→ Brief
Pull every "Kenal" line out of the data below.

*** Data provided Section Begins ***

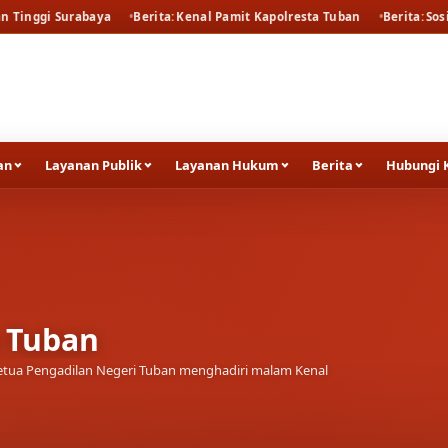
aya
Berita
Kenal Pamit Kapolresta Tuban
Berita
Sosialisasi dan pe
an
Layanan Publik
Layanan Hukum
Berita
Hubungi 
a Tuban
tua Pengadilan Negeri Tuban menghadiri malam Kenal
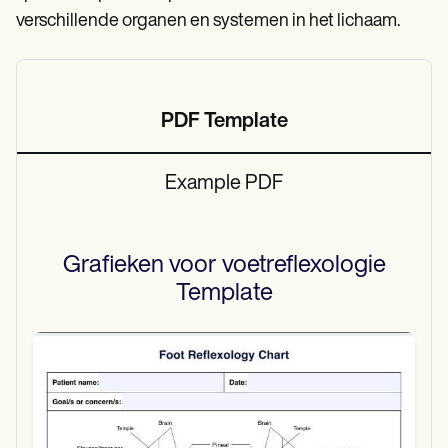
verschillende organen en systemen in het lichaam.
PDF Template
Example PDF
Grafieken voor voetreflexologie
Template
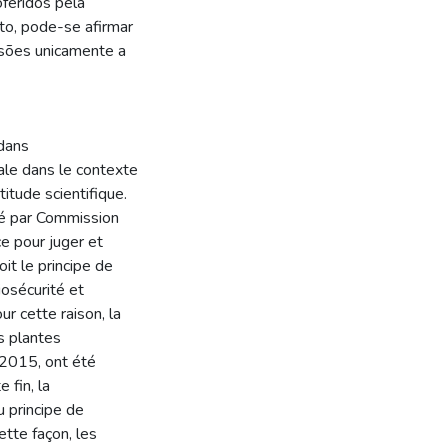
oferidos pela
to, pode-se afirmar
isões unicamente a
dans
ale dans le contexte
itude scientifique.
ré par Commission
e pour juger et
t le principe de
iosécurité et
r cette raison, la
s plantes
 2015, ont été
 fin, la
 principe de
tte façon, les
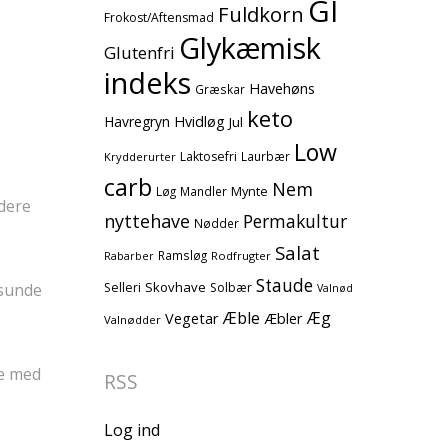
GI
Fuldkorn
Frokost/Aftensmad
Glykæmisk
Glutenfri
indeks
Havehøns
Græskar
keto
Havregryn
Hvidløg
Jul
Low
Laktosefri
Laurbær
Krydderurter
carb
Nem
Mynte
Løg
Mandler
ndere
nyttehave
Permakultur
Nødder
Salat
Ramsløg
Rodfrugter
Rabarber
Staude
Skovhave
 sunde
Selleri
Solbær
Valnød
Æble
Æg
Vegetar
Æbler
Valnødder
e med
RSS
Log ind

*** Data provided Section Ends ***

→ Task solution
Kenal Pamit Kapolresta Tuban
tua Pengadilan Negeri Tuban menghadiri malam Kenal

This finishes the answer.